╭─ INPUT DATA

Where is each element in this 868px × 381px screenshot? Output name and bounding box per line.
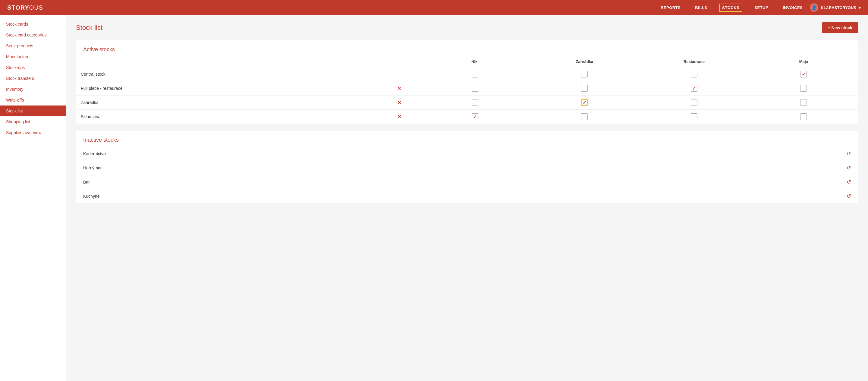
sidebar-item-shopping-list[interactable]: Shopping list: [0, 116, 66, 127]
stock-name-link-skladvin[interactable]: Sklad vína: [81, 114, 100, 119]
sidebar-item-stock-transfers[interactable]: Stock transfers: [0, 73, 66, 84]
delete-skladvin[interactable]: ✕: [389, 110, 420, 124]
active-stocks-table: Niki Zahrádka Restaurace Maja Central st…: [76, 56, 858, 124]
check-fullplace-maja[interactable]: [749, 82, 858, 96]
inactive-stocks-section: Inactive stocks Kaderníctvo ↺ Horný bar …: [76, 131, 858, 203]
page-title: Stock list: [76, 24, 102, 32]
stock-name-central: Central stock: [76, 67, 389, 82]
sidebar-item-stock-cards[interactable]: Stock cards: [0, 19, 66, 30]
checkbox-zahradka-restaurace[interactable]: [691, 99, 698, 106]
checkbox-central-maja[interactable]: ✓: [800, 71, 807, 77]
sidebar: Stock cards Stock card categories Semi-p…: [0, 15, 66, 381]
user-avatar: 👤: [810, 3, 818, 12]
delete-zahradka[interactable]: ✕: [389, 96, 420, 110]
sidebar-item-semi-products[interactable]: Semi-products: [0, 40, 66, 51]
new-stock-button[interactable]: + New stock: [822, 22, 858, 33]
inactive-stock-hornybar: Horný bar: [76, 161, 389, 175]
inactive-stock-kadernictvo: Kaderníctvo: [76, 147, 389, 161]
checkbox-central-restaurace[interactable]: [691, 71, 698, 77]
table-row: Bar ↺: [76, 175, 858, 189]
restore-bar[interactable]: ↺: [389, 175, 858, 189]
checkbox-skladvin-maja[interactable]: [800, 113, 807, 120]
stock-name-skladvin: Sklad vína: [76, 110, 389, 124]
table-row: Horný bar ↺: [76, 161, 858, 175]
user-name: KLARASTORYOUS: [821, 5, 856, 10]
sidebar-item-stock-card-categories[interactable]: Stock card categories: [0, 30, 66, 40]
checkbox-fullplace-zahradka[interactable]: [581, 85, 588, 92]
checkmark-icon: ✓: [692, 86, 696, 91]
checkbox-fullplace-restaurace[interactable]: ✓: [691, 85, 698, 92]
check-fullplace-niki[interactable]: [420, 82, 530, 96]
inactive-stock-bar: Bar: [76, 175, 389, 189]
checkbox-zahradka-maja[interactable]: [800, 99, 807, 106]
sidebar-item-stock-ups[interactable]: Stock-ups: [0, 62, 66, 73]
sidebar-item-stock-list[interactable]: Stock list: [0, 105, 66, 116]
checkbox-central-zahradka[interactable]: [581, 71, 588, 77]
checkmark-icon: ✓: [583, 100, 587, 105]
checkbox-central-niki[interactable]: [472, 71, 478, 77]
nav-stocks[interactable]: STOCKS: [719, 4, 742, 12]
page-header: Stock list + New stock: [76, 22, 858, 33]
check-skladvin-maja[interactable]: [749, 110, 858, 124]
checkbox-zahradka-zahradka[interactable]: ✓: [581, 99, 588, 106]
check-zahradka-restaurace[interactable]: [639, 96, 749, 110]
delete-icon-zahradka[interactable]: ✕: [397, 100, 401, 105]
checkbox-zahradka-niki[interactable]: [472, 99, 478, 106]
inactive-stock-kuchyne: Kuchyně: [76, 189, 389, 203]
checkbox-fullplace-maja[interactable]: [800, 85, 807, 92]
restore-icon[interactable]: ↺: [846, 193, 851, 199]
checkmark-icon: ✓: [473, 114, 477, 120]
checkmark-icon: ✓: [802, 71, 806, 77]
nav-reports[interactable]: REPORTS: [658, 4, 683, 11]
col-restaurace-header: Restaurace: [639, 56, 749, 67]
check-zahradka-zahradka[interactable]: ✓: [530, 96, 639, 110]
inactive-stocks-title: Inactive stocks: [76, 131, 858, 147]
restore-hornybar[interactable]: ↺: [389, 161, 858, 175]
delete-fullplace[interactable]: ✕: [389, 82, 420, 96]
delete-icon-fullplace[interactable]: ✕: [397, 86, 401, 91]
check-zahradka-niki[interactable]: [420, 96, 530, 110]
col-maja-header: Maja: [749, 56, 858, 67]
stock-name-zahradka: Zahrádka: [76, 96, 389, 110]
restore-icon[interactable]: ↺: [846, 179, 851, 185]
checkbox-fullplace-niki[interactable]: [472, 85, 478, 92]
brand-logo: STORYOUS.: [7, 4, 45, 11]
check-skladvin-zahradka[interactable]: [530, 110, 639, 124]
check-fullplace-zahradka[interactable]: [530, 82, 639, 96]
restore-icon[interactable]: ↺: [846, 151, 851, 157]
top-navigation: STORYOUS. REPORTS BILLS STOCKS SETUP INV…: [0, 0, 868, 15]
restore-kadernictvo[interactable]: ↺: [389, 147, 858, 161]
check-central-niki[interactable]: [420, 67, 530, 82]
check-central-restaurace[interactable]: [639, 67, 749, 82]
check-skladvin-niki[interactable]: ✓: [420, 110, 530, 124]
sidebar-item-inventory[interactable]: Inventory: [0, 84, 66, 95]
checkbox-skladvin-zahradka[interactable]: [581, 113, 588, 120]
restore-icon[interactable]: ↺: [846, 165, 851, 171]
brand-light: OUS.: [29, 4, 45, 11]
main-layout: Stock cards Stock card categories Semi-p…: [0, 15, 868, 381]
check-fullplace-restaurace[interactable]: ✓: [639, 82, 749, 96]
delete-icon-skladvin[interactable]: ✕: [397, 114, 401, 120]
sidebar-item-suppliers-overview[interactable]: Suppliers overview: [0, 127, 66, 138]
sidebar-item-manufacture[interactable]: Manufacture: [0, 51, 66, 62]
main-content: Stock list + New stock Active stocks Nik…: [66, 15, 868, 381]
col-niki-header: Niki: [420, 56, 530, 67]
restore-kuchyne[interactable]: ↺: [389, 189, 858, 203]
checkbox-skladvin-restaurace[interactable]: [691, 113, 698, 120]
nav-invoices[interactable]: INVOICES: [780, 4, 805, 11]
brand-bold: STORY: [7, 4, 29, 11]
check-zahradka-maja[interactable]: [749, 96, 858, 110]
nav-setup[interactable]: SETUP: [752, 4, 771, 11]
sidebar-item-write-offs[interactable]: Write-offs: [0, 95, 66, 105]
nav-bills[interactable]: BILLS: [692, 4, 710, 11]
delete-central: [389, 67, 420, 82]
check-skladvin-restaurace[interactable]: [639, 110, 749, 124]
stock-name-link-fullplace[interactable]: Full place - restaurace: [81, 86, 123, 91]
user-menu[interactable]: 👤 KLARASTORYOUS ▾: [810, 3, 861, 12]
checkbox-skladvin-niki[interactable]: ✓: [472, 113, 478, 120]
nav-items: REPORTS BILLS STOCKS SETUP INVOICES: [658, 4, 805, 12]
stock-name-link-zahradka[interactable]: Zahrádka: [81, 100, 98, 105]
table-row: Zahrádka ✕: [76, 96, 858, 110]
check-central-zahradka[interactable]: [530, 67, 639, 82]
check-central-maja[interactable]: ✓: [749, 67, 858, 82]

╰─

**WHAT IS BEING ASKED**
For each line above that contains "link", make a copy.

**RESULT**
stock-name-link-skladvin[interactable]: Sklad vína: [81, 114, 100, 119]
stock-name-link-fullplace[interactable]: Full place - restaurace: [81, 86, 123, 91]
stock-name-link-zahradka[interactable]: Zahrádka: [81, 100, 98, 105]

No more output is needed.